GENEVA – The U.N.-backed program to ship COVID-19 vaccines worldwide has announced supply delays involving a key Indian manufacturer, a major setback for the ambitious rollout aimed at helping low- and middle-income countries vaccinate their populations and fight the pandemic.
Gavi, the Vaccine Alliance, and its partners said Thursday that the Serum Institute of India, a pivotal vaccine maker behind the COVAX program, will face increasing domestic demands as coronavirus infections surge.
“Delays in securing supplies of SII-produced COVID-19 vaccine doses are due to the increased demand for COVID-19 vaccines in India,” Gavi said.

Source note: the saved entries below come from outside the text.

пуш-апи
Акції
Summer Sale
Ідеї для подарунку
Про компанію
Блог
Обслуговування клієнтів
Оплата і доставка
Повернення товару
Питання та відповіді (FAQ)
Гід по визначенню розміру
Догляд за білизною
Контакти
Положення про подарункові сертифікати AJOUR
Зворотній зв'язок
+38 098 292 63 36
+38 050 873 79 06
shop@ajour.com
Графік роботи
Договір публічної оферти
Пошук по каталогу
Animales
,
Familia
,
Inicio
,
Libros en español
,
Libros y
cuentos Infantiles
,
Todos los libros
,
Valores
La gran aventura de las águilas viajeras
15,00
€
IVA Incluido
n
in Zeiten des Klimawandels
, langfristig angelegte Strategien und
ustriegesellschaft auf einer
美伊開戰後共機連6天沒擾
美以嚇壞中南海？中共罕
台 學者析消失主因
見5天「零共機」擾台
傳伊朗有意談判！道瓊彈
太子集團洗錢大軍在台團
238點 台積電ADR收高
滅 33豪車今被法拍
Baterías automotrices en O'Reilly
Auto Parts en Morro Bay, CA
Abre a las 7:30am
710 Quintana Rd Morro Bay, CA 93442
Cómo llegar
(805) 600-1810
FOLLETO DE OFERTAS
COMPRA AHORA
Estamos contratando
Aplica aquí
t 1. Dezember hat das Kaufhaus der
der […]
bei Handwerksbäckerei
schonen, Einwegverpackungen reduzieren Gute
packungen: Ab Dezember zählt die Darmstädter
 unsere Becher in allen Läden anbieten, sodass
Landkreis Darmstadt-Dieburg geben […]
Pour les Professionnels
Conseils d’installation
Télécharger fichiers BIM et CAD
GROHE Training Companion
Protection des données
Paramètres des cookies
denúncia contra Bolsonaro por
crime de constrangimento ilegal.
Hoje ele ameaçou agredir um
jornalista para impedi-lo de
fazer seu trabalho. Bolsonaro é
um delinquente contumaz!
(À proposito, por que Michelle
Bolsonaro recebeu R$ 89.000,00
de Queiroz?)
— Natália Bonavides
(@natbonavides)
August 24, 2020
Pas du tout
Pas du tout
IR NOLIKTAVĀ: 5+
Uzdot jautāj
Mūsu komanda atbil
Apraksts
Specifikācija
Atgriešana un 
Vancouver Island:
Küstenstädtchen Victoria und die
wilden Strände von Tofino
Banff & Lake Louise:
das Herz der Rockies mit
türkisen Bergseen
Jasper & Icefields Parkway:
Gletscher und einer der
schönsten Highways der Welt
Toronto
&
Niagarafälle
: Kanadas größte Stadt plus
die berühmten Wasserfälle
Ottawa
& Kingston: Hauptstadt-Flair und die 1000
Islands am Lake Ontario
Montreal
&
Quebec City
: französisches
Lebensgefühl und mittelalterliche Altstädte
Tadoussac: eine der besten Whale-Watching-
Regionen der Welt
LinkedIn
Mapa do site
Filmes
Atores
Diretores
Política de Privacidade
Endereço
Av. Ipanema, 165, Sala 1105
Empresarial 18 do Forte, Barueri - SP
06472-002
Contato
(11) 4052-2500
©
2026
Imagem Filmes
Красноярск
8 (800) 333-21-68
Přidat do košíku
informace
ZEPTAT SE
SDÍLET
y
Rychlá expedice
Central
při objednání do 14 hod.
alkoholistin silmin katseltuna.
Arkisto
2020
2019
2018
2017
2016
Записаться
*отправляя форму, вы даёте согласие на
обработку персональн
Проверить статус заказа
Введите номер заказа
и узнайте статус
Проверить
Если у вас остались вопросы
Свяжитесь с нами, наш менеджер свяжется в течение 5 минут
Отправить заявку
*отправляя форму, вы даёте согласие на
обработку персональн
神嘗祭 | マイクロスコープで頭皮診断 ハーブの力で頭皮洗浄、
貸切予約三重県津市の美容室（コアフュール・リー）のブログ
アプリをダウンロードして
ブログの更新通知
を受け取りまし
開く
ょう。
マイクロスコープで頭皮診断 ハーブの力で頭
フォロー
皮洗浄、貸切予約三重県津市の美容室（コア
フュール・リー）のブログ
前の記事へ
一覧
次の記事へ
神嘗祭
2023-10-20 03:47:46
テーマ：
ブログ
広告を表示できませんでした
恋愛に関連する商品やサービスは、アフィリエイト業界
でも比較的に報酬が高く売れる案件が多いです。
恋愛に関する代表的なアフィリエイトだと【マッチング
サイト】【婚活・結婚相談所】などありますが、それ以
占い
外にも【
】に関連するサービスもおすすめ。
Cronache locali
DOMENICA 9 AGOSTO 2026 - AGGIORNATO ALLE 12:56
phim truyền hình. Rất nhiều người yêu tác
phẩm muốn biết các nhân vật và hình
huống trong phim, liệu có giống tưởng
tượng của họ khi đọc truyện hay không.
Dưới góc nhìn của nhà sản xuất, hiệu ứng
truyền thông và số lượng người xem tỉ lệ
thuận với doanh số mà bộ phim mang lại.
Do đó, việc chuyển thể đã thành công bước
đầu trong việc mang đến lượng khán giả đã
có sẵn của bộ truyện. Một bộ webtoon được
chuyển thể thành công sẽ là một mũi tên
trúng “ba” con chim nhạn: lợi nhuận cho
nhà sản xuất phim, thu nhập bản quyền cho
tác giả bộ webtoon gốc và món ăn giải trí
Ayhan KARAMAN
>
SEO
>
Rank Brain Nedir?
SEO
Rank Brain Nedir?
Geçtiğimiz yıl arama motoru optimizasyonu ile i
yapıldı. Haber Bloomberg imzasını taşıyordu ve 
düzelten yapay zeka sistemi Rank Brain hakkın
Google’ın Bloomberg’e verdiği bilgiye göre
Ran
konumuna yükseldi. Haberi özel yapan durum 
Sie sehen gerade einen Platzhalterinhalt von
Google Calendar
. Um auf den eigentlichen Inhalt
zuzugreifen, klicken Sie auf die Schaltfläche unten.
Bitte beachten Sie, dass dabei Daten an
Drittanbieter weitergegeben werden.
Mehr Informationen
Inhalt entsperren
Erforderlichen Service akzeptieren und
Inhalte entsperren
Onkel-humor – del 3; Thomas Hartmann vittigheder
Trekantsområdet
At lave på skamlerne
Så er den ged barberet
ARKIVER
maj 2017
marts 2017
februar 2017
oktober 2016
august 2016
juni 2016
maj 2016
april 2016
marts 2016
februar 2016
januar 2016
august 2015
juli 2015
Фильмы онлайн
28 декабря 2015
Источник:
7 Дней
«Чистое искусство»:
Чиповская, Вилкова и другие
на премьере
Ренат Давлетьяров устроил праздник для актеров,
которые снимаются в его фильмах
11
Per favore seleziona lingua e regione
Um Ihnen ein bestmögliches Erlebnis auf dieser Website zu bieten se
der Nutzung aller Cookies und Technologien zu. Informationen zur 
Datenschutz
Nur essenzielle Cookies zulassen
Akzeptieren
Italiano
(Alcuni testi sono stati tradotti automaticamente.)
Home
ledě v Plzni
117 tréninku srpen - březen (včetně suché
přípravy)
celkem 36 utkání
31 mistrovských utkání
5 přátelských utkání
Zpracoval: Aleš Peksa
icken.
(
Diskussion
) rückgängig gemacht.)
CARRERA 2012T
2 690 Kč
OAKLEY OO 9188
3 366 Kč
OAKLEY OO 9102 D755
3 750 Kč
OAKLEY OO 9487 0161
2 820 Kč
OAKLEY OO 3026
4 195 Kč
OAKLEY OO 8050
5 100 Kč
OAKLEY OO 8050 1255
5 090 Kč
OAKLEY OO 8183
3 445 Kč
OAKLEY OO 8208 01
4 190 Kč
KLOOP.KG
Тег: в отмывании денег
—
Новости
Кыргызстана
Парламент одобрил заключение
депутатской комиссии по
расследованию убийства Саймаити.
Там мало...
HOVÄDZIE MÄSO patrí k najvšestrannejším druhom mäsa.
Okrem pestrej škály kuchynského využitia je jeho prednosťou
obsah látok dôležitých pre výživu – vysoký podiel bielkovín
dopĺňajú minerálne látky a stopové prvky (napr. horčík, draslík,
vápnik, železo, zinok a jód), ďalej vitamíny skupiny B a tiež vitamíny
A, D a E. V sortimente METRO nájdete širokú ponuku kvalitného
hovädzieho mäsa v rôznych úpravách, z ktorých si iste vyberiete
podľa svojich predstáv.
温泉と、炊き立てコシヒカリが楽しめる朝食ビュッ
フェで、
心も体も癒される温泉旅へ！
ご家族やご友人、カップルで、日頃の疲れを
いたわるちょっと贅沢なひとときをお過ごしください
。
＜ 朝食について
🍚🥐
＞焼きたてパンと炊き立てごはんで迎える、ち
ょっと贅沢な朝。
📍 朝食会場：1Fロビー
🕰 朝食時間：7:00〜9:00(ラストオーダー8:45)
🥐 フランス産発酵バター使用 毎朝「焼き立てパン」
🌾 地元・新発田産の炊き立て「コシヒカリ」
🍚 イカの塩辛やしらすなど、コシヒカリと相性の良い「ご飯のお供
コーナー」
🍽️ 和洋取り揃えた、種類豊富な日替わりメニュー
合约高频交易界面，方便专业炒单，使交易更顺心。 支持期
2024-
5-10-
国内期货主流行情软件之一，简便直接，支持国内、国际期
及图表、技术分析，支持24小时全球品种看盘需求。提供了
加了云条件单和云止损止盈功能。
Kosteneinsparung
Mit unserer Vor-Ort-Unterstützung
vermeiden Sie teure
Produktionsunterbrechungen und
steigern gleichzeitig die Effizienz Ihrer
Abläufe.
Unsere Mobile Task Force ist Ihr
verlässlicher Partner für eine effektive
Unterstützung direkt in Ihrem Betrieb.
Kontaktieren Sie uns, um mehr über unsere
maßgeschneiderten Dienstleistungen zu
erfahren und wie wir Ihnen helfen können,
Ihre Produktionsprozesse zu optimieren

The move will affect up to 40 million doses of the Oxford University-AstraZeneca vaccines being manufactured by the Serum Institute that were to be delivered for COVAX this month, as well as 50 million expected next month.
COVAX, an initiative devised to give countries access to coronavirus vaccines regardless of their wealth, has so far shipped vaccines to some 50 countries and territories.
The Serum Institute of Indian has been contracted to supply vaccines to 64 countries, and Gavi said the U.N.-backed program has “notified all affected economies of potential delays.”
Gavi said the Serum Institute has pledged that “alongside supplying India, it will prioritize the COVAX multilateral solution for equitable distribution.”
Gavi, which runs COVAX jointly with the World Health Organization and the Coalition for Epidemic Preparedness Innovations, has distributed 31 million doses of the AstraZeneca vaccine -- 28 million from the Serum Institute and another 3 million from a South Korean contractor also producing it.